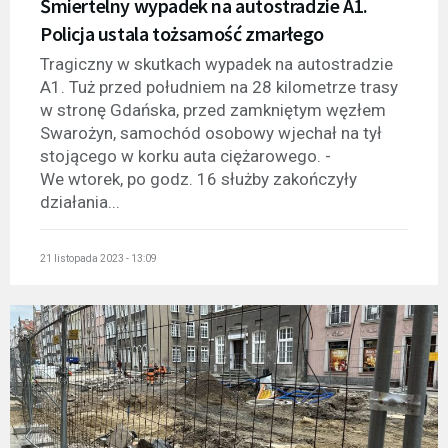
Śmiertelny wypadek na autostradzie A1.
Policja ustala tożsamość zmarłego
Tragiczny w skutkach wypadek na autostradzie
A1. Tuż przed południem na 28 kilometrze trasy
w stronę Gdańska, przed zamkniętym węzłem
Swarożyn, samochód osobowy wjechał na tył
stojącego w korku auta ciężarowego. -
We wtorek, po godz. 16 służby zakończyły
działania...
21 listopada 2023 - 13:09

=== Directions for this task ===
The data should be printed again unchanged; leave its pictures out.

=== Response ===
Śmiertelny wypadek na autostradzie A1.
Policja ustala tożsamość zmarłego
Tragiczny w skutkach wypadek na autostradzie
A1. Tuż przed południem na 28 kilometrze trasy
w stronę Gdańska, przed zamkniętym węzłem
Swarożyn, samochód osobowy wjechał na tył
stojącego w korku auta ciężarowego. -
We wtorek, po godz. 16 służby zakończyły
działania...
21 listopada 2023 - 13:09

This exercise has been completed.